__Description of the task__: Extract all lines that hold "kamuwa" from the records below.

__Source data__:

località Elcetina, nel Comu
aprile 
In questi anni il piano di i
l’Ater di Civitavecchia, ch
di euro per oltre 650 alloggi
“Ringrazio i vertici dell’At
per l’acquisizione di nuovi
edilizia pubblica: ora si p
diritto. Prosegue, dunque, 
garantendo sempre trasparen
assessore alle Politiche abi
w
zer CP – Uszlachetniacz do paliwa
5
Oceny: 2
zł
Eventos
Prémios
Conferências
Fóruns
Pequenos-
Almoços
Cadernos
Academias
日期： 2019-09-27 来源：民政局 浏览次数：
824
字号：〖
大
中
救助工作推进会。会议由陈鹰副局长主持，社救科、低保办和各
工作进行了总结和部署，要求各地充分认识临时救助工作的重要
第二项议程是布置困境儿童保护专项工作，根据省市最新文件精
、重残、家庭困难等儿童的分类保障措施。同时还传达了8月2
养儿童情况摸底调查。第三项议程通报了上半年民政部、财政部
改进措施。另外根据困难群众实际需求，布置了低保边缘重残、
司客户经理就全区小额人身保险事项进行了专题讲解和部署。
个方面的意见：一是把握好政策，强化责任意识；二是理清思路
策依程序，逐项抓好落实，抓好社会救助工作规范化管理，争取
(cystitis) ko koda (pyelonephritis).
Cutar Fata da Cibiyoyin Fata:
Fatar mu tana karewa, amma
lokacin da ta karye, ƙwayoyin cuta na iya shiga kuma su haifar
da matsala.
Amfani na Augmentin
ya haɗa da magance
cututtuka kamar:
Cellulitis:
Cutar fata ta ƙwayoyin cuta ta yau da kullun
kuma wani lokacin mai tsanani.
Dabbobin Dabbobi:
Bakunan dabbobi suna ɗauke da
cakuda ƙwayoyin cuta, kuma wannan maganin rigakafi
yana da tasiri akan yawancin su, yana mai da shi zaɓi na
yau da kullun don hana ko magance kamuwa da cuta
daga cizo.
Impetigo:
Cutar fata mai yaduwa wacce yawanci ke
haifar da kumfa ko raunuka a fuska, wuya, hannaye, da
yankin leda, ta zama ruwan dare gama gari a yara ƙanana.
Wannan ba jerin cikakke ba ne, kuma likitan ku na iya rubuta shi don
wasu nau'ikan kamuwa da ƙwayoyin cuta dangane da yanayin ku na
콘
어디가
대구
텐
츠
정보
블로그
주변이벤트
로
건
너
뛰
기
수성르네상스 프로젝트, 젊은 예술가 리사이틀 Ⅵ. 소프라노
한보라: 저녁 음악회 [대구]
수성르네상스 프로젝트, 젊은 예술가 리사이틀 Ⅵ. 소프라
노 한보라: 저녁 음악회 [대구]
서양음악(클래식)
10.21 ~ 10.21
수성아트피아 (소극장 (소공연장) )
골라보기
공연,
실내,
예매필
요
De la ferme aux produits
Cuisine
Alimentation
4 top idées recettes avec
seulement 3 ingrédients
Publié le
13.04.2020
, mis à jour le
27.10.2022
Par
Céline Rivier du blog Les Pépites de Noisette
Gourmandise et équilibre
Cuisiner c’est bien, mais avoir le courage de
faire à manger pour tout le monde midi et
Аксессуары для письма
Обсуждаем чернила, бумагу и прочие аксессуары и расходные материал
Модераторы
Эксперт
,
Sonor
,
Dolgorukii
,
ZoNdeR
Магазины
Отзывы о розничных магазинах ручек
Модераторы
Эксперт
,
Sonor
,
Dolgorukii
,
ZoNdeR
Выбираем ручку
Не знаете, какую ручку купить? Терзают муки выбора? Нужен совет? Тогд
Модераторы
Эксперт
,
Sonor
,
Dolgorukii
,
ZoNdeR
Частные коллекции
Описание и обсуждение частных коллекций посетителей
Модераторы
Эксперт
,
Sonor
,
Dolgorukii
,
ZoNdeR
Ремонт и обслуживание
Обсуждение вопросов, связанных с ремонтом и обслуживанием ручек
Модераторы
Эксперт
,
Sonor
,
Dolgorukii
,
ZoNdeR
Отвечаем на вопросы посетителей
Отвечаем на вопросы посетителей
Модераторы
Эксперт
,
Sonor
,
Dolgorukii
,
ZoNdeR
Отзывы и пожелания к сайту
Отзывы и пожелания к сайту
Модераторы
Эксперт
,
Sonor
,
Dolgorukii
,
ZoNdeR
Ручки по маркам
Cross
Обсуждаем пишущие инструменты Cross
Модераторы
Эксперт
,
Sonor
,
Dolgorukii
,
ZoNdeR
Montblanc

__Result of this exercise__:
yau da kullun don hana ko magance kamuwa da cuta
wasu nau'ikan kamuwa da ƙwayoyin cuta dangane da yanayin ku na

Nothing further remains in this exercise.